**Exercise**
The entries that follow must be written out exactly, without any of the pictures they contain.

Page-level text extractions
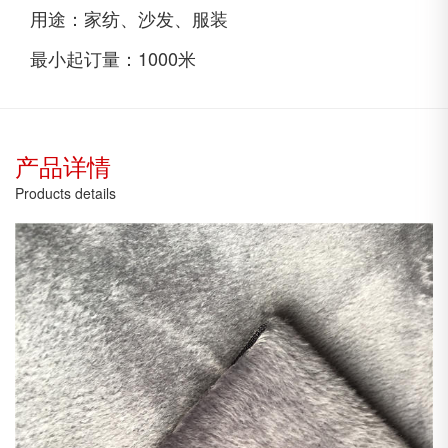
用途：
家纺、沙发、服装
最小起订量：
1000米
产品详情
Products details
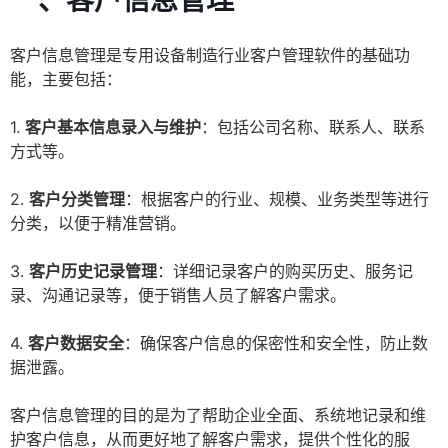
一、客户信息管理
客户信息管理是专用设备制造行业客户管理软件的基础功
能，主要包括：
1.
客户基本信息录入与维护
：包括公司名称、联系人、联系
方式等。
2.
客户分类管理
：根据客户的行业、规模、业务类型等进行
分类，以便于精准营销。
3.
客户历史记录管理
：详细记录客户的购买历史、服务记
录、沟通记录等，便于销售人员了解客户需求。
4.
客户数据安全
：确保客户信息的保密性和安全性，防止数
据泄露。
客户信息管理的目的是为了帮助企业全面、系统地记录和维
护客户信息，从而更好地了解客户需求，提供个性化的服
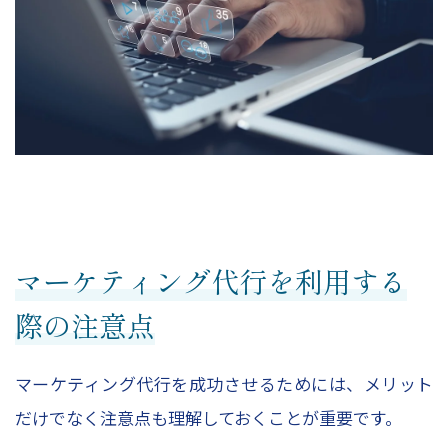
マーケティング代行を利用する
際の注意点
マーケティング代行を成功させるためには、メリット
だけでなく注意点も理解しておくことが重要です。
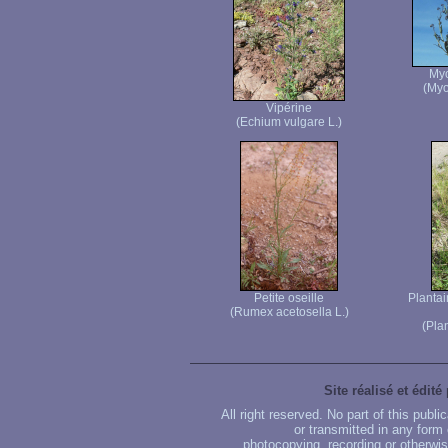
Myo
(Myo
Vipérine
(Echium vulgare L.)
Petite oseille
Plantai
(Rumex acetosella L.)
(Pla
Site réalisé et édité
All right reserved. No part of this publ
or transmitted in any form
photocopying, recording or otherwise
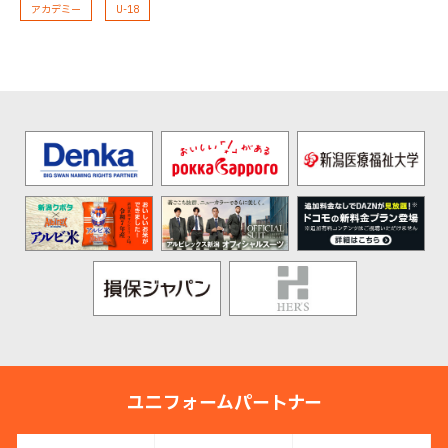
アカデミー
U-18
ユニフォームパートナー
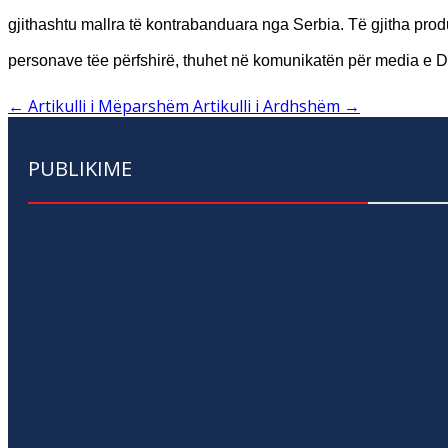
gjithashtu mallra të kontrabanduara nga Serbia. Të gjitha prod
personave tëe përfshirë, thuhet në komunikatën për media e
←
Artikulli i Mëparshëm
Artikulli i Ardhshëm
→
PUBLIKIME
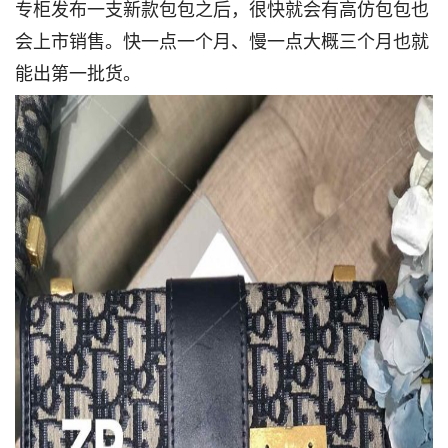
专柜发布一支新款包包之后，很快就会有高仿包包也
会上市销售。快一点一个月、慢一点大概三个月也就
能出第一批货。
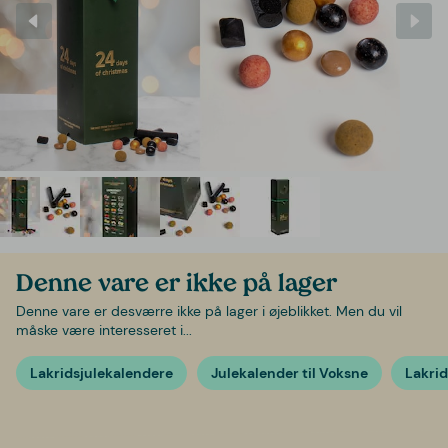
Denne vare er ikke på lager
Denne vare er desværre ikke på lager i øjeblikket. Men du vil
måske være interesseret i...
Lakridsjulekalendere
Julekalender til Voksne
Lakri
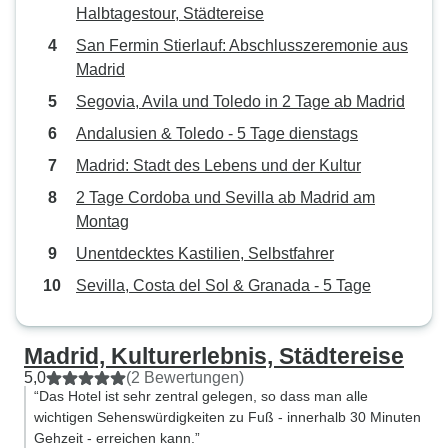
Halbtagestour, Städtereise
San Fermin Stierlauf: Abschlusszeremonie aus
Madrid
Segovia, Avila und Toledo in 2 Tage ab Madrid
Andalusien & Toledo - 5 Tage dienstags
Madrid: Stadt des Lebens und der Kultur
2 Tage Cordoba und Sevilla ab Madrid am
Montag
Unentdecktes Kastilien, Selbstfahrer
Sevilla, Costa del Sol & Granada - 5 Tage
Madrid, Kulturerlebnis, Städtereise
5,0
(2 Bewertungen)
“Das Hotel ist sehr zentral gelegen, so dass man alle
wichtigen Sehenswürdigkeiten zu Fuß - innerhalb 30 Minuten
Gehzeit - erreichen kann.”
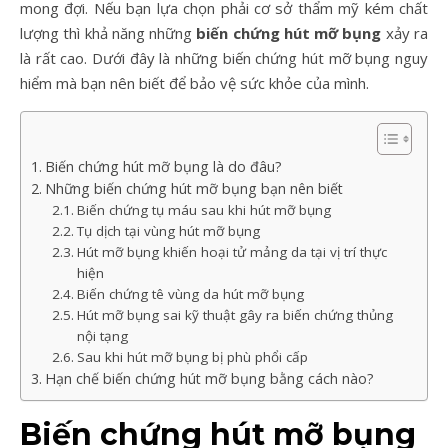
mong đợi. Nếu bạn lựa chọn phải cơ sở thẩm mỹ kém chất
lượng thì khả năng những
biến chứng hút mỡ bụng
xảy ra
là rất cao. Dưới đây là những biến chứng hút mỡ bụng nguy
hiểm mà bạn nên biết để bảo vệ sức khỏe của mình.
Biến chứng hút mỡ bụng là do đâu?
Những biến chứng hút mỡ bụng bạn nên biết
Biến chứng tụ máu sau khi hút mỡ bụng
Tụ dịch tại vùng hút mỡ bụng
Hút mỡ bụng khiến hoại tử mảng da tại vị trí thực
hiện
Biến chứng tê vùng da hút mỡ bụng
Hút mỡ bụng sai kỹ thuật gây ra biến chứng thủng
nội tạng
Sau khi hút mỡ bụng bị phù phổi cấp
Hạn chế biến chứng hút mỡ bụng bằng cách nào?
Biến chứng hút mỡ bụng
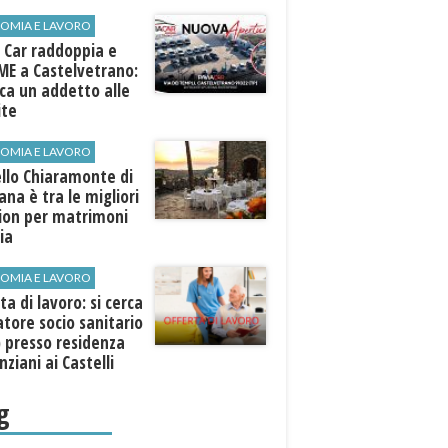
ospiti esterni
OMIA E LAVORO
 Car raddoppia e
ME a Castelvetrano:
rca un addetto alle
ite
OMIA E LAVORO
llo Chiaramonte di
iana è tra le migliori
tion per matrimoni
lia
OMIA E LAVORO
ta di lavoro: si cerca
tore socio sanitario
 presso residenza
nziani ai Castelli
ni
g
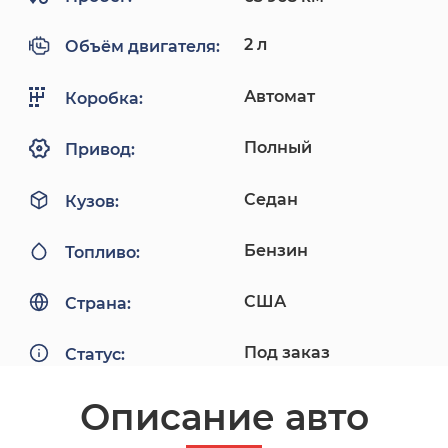
2 л
Объём двигателя:
Автомат
Коробка:
Полный
Привод:
Седан
Кузов:
Бензин
Топливо:
США
Страна:
Под заказ
Статус:
Описание авто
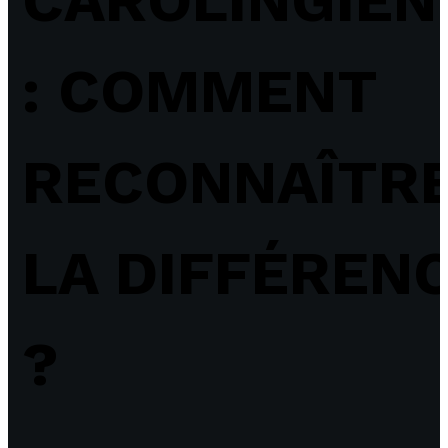
: COMMENT
RECONNAÎTR
LA DIFFÉREN
?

**Answer below**
用途：
家纺、沙发、服装
最小起订量：
1000米
产品详情
Products details
一、客户信息管理
客户信息管理是专用设备制造行业客户管理软件的基础功
能，主要包括：
1.
客户基本信息录入与维护
：包括公司名称、联系人、联系
方式等。
2.
客户分类管理
：根据客户的行业、规模、业务类型等进行
分类，以便于精准营销。
3.
客户历史记录管理
：详细记录客户的购买历史、服务记
录、沟通记录等，便于销售人员了解客户需求。
4.
客户数据安全
：确保客户信息的保密性和安全性，防止数
据泄露。
客户信息管理的目的是为了帮助企业全面、系统地记录和维
护客户信息，从而更好地了解客户需求，提供个性化的服
マーケティング代行を利用する
際の注意点
マーケティング代行を成功させるためには、メリット
だけでなく注意点も理解しておくことが重要です。
Myo
(Myo
Vipérine
(Echium vulgare L.)
Petite oseille
Plantai
(Rumex acetosella L.)
(Pla
Site réalisé et édité
All right reserved. No part of this publ
or transmitted in any form
photocopying, recording or otherwise
アカデミー
U-18
ユニフォームパートナー
gjithashtu mallra të kontrabanduara nga Serbia. Të gjitha prod
personave tëe përfshirë, thuhet në komunikatën për media e
←
Artikulli i Mëparshëm
Artikulli i Ardhshëm
→
PUBLIKIME
专柜发布一支新款包包之后，很快就会有高仿包包也
会上市销售。快一点一个月、慢一点大概三个月也就
能出第一批货。
Denne vare er ikke på lager
Denne vare er desværre ikke på lager i øjeblikket. Men du vil
måske være interesseret i...
Lakridsjulekalendere
Julekalender til Voksne
Lakri
Halbtagestour, Städtereise
San Fermin Stierlauf: Abschlusszeremonie aus
Madrid
Segovia, Avila und Toledo in 2 Tage ab Madrid
Andalusien & Toledo - 5 Tage dienstags
Madrid: Stadt des Lebens und der Kultur
2 Tage Cordoba und Sevilla ab Madrid am
Montag
Unentdecktes Kastilien, Selbstfahrer
Sevilla, Costa del Sol & Granada - 5 Tage
Madrid, Kulturerlebnis, Städtereise
5,0
(2 Bewertungen)
“Das Hotel ist sehr zentral gelegen, so dass man alle
wichtigen Sehenswürdigkeiten zu Fuß - innerhalb 30 Minuten
Gehzeit - erreichen kann.”
mong đợi. Nếu bạn lựa chọn phải cơ sở thẩm mỹ kém chất
lượng thì khả năng những
biến chứng hút mỡ bụng
xảy ra
là rất cao. Dưới đây là những biến chứng hút mỡ bụng nguy
hiểm mà bạn nên biết để bảo vệ sức khỏe của mình.
Biến chứng hút mỡ bụng là do đâu?
Những biến chứng hút mỡ bụng bạn nên biết
Biến chứng tụ máu sau khi hút mỡ bụng
Tụ dịch tại vùng hút mỡ bụng
Hút mỡ bụng khiến hoại tử mảng da tại vị trí thực
hiện
Biến chứng tê vùng da hút mỡ bụng
Hút mỡ bụng sai kỹ thuật gây ra biến chứng thủng
nội tạng
Sau khi hút mỡ bụng bị phù phổi cấp
Hạn chế biến chứng hút mỡ bụng bằng cách nào?
Biến chứng hút mỡ bụng
ospiti esterni
OMIA E LAVORO
 Car raddoppia e
ME a Castelvetrano:
rca un addetto alle
ite
OMIA E LAVORO
llo Chiaramonte di
iana è tra le migliori
tion per matrimoni
lia
OMIA E LAVORO
ta di lavoro: si cerca
tore socio sanitario
 presso residenza
nziani ai Castelli
ni
g
2 л
Объём двигателя:
Автомат
Коробка:
Полный
Привод:
Седан
Кузов:
Бензин
Топливо:
США
Страна:
Под заказ
Статус:
Описание авто
: COMMENT
RECONNAÎTR
LA DIFFÉREN
?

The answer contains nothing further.